Hay puñales sangrientos

17 de julio de 2017 - 00:00

La habitación estaba más obscura que nunca. Leandro Meneses proyectaba su sombra desde la cama hasta una pequeña ventana que descubría en su recámara un crepúsculo en ciernes; mientras que afuera, desde el jardín saturado de flores hasta el bosque que aislaba el horizonte, se teñía el esplendor del sosiego. Se arriesgó a salir -sin zapatos- para sentir y contemplar algo que no recordaba muy bien: un arroyo situado, quizás, a unos tres kilómetros del caserón y que, en remotos tiempos, era su lugar de cavilación y recogimiento.

Caminó seguro por un atajo húmedo y tibio sin detenerse a distinguir cómo había cambiado el paisaje y otras moradas llenaban los huecos de las colinas aledañas. Avanzaba rumiando la frase que su hijo le enunciara el día anterior a propósito de la anemia espiritual de los humanos. Parafraseando a Shakespeare remató: “Hay puñales en las sonrisas de los hombres; cuanto más cercanos son, más sangrientos”.

Todo consistía, según Leandro, en la lasitud de la conciencia y las tentaciones que cada esfera de la vida coloca en las expectativas de la gente.

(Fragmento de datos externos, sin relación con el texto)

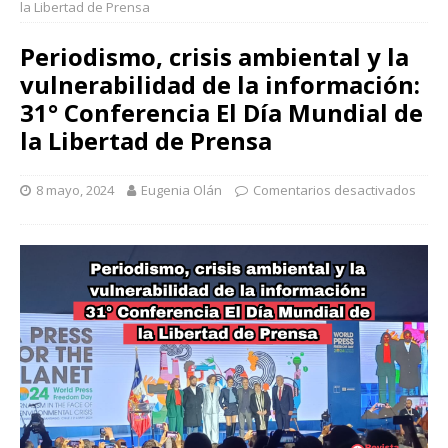
la Libertad de Prensa
Periodismo, crisis ambiental y la
vulnerabilidad de la información:
31° Conferencia El Día Mundial de
la Libertad de Prensa
8 mayo, 2024
Eugenia Olán
Comentarios desactivados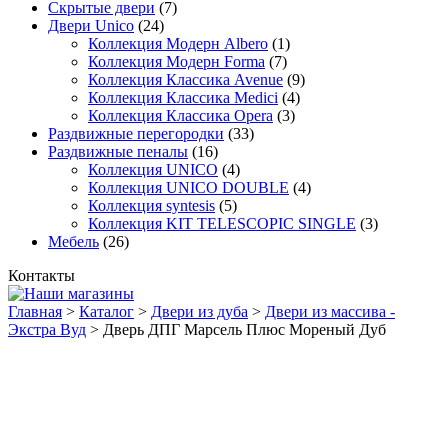
Скрытые двери
(7)
Двери Unico
(24)
Коллекция Модерн Albero
(1)
Коллекция Модерн Forma
(7)
Коллекция Классика Avenue
(9)
Коллекция Классика Medici
(4)
Коллекция Классика Opera
(3)
Раздвижные перегородки
(33)
Раздвижные пеналы
(16)
Коллекция UNICO
(4)
Коллекция UNICO DOUBLE
(4)
Коллекция syntesis
(5)
Коллекция KIT TELESCOPIC SINGLE
(3)
Мебель
(26)
Контакты
Главная
>
Каталог
>
Двери из дуба
>
Двери из массива -
Экстра Вуд
>
Дверь ДПГ Марсель Плюс Мореный Дуб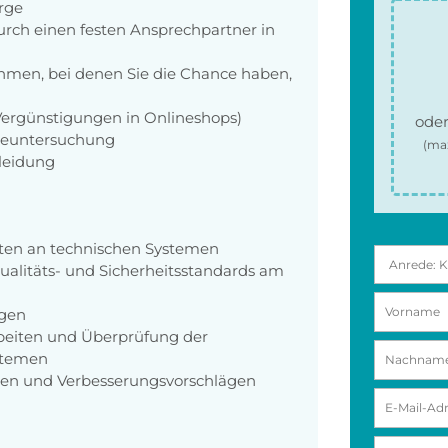
orge
rch einen festen Ansprechpartner in
men, bei denen Sie die Chance haben,
 Vergünstigungen in Onlineshops)
oder
rgeuntersuchung
(ma
kleidung
ten an technischen Systemen
ualitäts- und Sicherheitsstandards am
ngen
beiten und Überprüfung der
ystemen
gen und Verbesserungsvorschlägen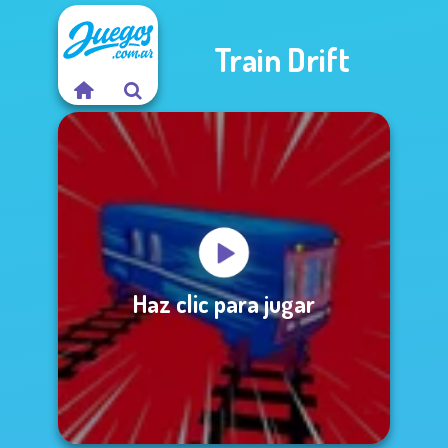
Train Drift
Haz clic para jugar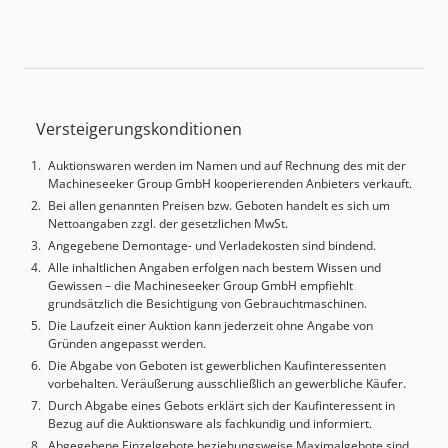
Versteigerungskonditionen
Auktionswaren werden im Namen und auf Rechnung des mit der
Machineseeker Group GmbH kooperierenden Anbieters verkauft.
Bei allen genannten Preisen bzw. Geboten handelt es sich um
Nettoangaben zzgl. der gesetzlichen MwSt.
Angegebene Demontage- und Verladekosten sind bindend.
Alle inhaltlichen Angaben erfolgen nach bestem Wissen und
Gewissen – die Machineseeker Group GmbH empfiehlt
grundsätzlich die Besichtigung von Gebrauchtmaschinen.
Die Laufzeit einer Auktion kann jederzeit ohne Angabe von
Gründen angepasst werden.
Die Abgabe von Geboten ist gewerblichen Kaufinteressenten
vorbehalten. Veräußerung ausschließlich an gewerbliche Käufer.
Durch Abgabe eines Gebots erklärt sich der Kaufinteressent in
Bezug auf die Auktionsware als fachkundig und informiert.
Abgegebene Einzelgebote beziehungsweise Maximalgebote sind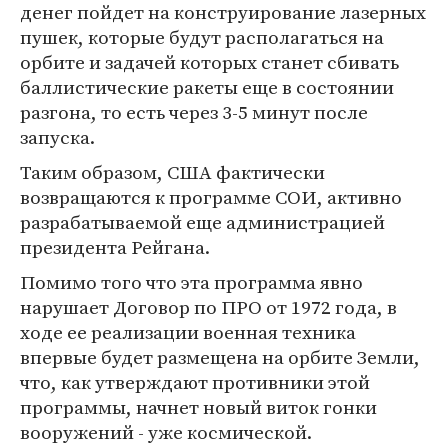
денег пойдет на конструирование лазерных
пушек, которые будут располагаться на
орбите и задачей которых станет сбивать
баллистические ракеты еще в состоянии
разгона, то есть через 3-5 минут после
запуска.
Таким образом, США фактически
возвращаются к программе СОИ, активно
разрабатываемой еще администрацией
президента Рейгана.
Помимо того что эта программа явно
нарушает Договор по ПРО от 1972 года, в
ходе ее реализации военная техника
впервые будет размещена на орбите Земли,
что, как утверждают противники этой
программы, начнет новый виток гонки
вооружений - уже космической.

Llegó al arroyo muy pronto y descubrió, a su pesar, que no estaría solo. Una mujer joven, con una falda larga de tela rosa, estaba sentada en una gran piedra y arrancaba, una a una, las páginas de un cuaderno sepia. Las lanzaba -casi con piedad- al lento cauce del riachuelo. Percibió la estampa del hombre y le sonrió antes de que él huyera a buscar otra soledad. La sonrisa lo acercó a la roca y, sin susurrar nada, se dedicó a observar cómo ella deshojaba su vistoso álbum de caligrafía azul. Los hombres siempre tienen hambre, dijo al tirar la última página en blanco y lo miró de golpe. Leandro se incomodó pero selló su frase con otra: Las mujeres siempre tienen sed. Rieron juntos moviendo el agua y salpicando adrede sus ropas y sus rostros.

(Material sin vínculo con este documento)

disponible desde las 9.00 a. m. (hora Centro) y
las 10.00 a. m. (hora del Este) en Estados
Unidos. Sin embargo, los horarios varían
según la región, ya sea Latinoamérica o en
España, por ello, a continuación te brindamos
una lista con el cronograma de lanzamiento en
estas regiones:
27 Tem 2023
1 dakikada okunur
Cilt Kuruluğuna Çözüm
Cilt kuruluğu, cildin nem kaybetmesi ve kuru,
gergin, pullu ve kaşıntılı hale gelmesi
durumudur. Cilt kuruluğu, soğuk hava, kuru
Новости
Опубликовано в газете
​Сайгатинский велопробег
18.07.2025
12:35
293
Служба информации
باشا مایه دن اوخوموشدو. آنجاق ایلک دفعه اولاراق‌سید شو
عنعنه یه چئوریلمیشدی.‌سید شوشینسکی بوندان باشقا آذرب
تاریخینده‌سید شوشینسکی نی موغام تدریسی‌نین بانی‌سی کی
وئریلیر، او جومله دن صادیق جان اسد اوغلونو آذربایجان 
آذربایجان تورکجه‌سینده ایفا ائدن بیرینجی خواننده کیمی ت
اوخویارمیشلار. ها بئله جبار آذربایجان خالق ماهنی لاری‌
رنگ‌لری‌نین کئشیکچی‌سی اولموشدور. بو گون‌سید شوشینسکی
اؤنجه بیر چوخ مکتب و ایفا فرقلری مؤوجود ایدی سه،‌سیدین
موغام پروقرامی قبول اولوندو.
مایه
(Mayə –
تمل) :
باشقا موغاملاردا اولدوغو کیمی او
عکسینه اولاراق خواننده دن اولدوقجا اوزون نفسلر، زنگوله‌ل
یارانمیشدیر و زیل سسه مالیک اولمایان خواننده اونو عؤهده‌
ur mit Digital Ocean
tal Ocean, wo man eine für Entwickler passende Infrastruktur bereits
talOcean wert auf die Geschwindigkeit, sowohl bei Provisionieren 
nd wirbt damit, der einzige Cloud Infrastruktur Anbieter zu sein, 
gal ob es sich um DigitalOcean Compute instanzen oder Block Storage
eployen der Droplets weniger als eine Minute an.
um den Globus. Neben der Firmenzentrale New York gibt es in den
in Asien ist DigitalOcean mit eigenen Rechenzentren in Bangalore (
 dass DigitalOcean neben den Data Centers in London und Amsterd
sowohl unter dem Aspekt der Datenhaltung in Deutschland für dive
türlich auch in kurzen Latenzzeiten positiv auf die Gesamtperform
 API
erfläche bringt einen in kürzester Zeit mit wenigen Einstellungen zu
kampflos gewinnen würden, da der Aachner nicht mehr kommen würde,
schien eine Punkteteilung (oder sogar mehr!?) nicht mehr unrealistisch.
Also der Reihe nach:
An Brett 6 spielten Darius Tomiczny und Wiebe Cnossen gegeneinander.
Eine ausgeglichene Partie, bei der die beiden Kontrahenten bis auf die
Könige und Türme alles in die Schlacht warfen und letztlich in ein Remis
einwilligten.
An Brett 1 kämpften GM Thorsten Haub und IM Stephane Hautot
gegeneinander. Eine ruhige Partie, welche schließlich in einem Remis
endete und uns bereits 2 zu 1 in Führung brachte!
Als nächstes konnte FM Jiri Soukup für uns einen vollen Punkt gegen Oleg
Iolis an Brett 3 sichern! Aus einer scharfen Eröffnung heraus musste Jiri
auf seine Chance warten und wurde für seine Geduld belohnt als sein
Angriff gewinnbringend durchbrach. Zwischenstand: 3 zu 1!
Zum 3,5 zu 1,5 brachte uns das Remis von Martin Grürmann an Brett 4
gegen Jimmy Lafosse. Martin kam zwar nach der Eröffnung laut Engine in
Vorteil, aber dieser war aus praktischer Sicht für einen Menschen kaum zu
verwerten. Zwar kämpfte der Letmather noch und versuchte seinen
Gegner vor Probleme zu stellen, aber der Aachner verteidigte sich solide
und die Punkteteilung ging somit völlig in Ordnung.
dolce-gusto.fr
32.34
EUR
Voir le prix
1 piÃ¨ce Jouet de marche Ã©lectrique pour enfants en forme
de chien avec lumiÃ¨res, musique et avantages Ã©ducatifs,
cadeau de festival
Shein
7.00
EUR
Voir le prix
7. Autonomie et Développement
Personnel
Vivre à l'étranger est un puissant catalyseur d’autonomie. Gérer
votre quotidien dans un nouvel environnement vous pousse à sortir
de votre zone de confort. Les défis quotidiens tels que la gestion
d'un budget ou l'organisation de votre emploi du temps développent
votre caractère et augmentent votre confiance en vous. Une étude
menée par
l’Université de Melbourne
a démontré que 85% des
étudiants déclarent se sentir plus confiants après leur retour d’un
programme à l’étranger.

¿Qué te parecen los puñales de los ojos, mujer? Inés, como se llamaba ella, cortó una larga ramita que amenazaba con caerse y la usó para jugar y alegar la inquietud de Leandro. Sucede que los ojos son esta rama seca: se quiebran con el sol de otros ojos que esperan la luna. ¿Eres poeta, mujer? En esos pliegos se fue lo que pudo ser poesía pero nunca hallé unos ojos que ansiasen la luna… y el sol apenas los encandila.

Leandro replicó: Cuando llegué aquí estaba pensando en los puñales de la sonrisa y tú me hablas del sol y tus folios azules, ¿quién eres? Inés continuaba alborotando el agua: Soy de las que especula por qué hay puñales en las sonrisas de los hombres. Él se sonrojó y aclaró: hablo de los seres humanos, no de los hombres como machos en celo. Ella se incorporó de la roca limpiando los pimpollos de su falda y glosando tal tontería rebatió: los puñales son, con suerte, las armas blancas de la traición; pero no se ha reparado en que sus formas constituyen una filosofía de la tradición. Sirven para matar humanos o bestias. He allí el secreto. ¿Qué matas o resucitas de verdad? Un puñal por lo general tiene un forro, una navaja se pliega. El puñal mata a la víctima que es el portador del puñal. ¿Lo sabías, hombre?

Leandro secó sus pies y musitó: hay puñales sangrientos. Inés concluyó: usa tu puñal alguna vez.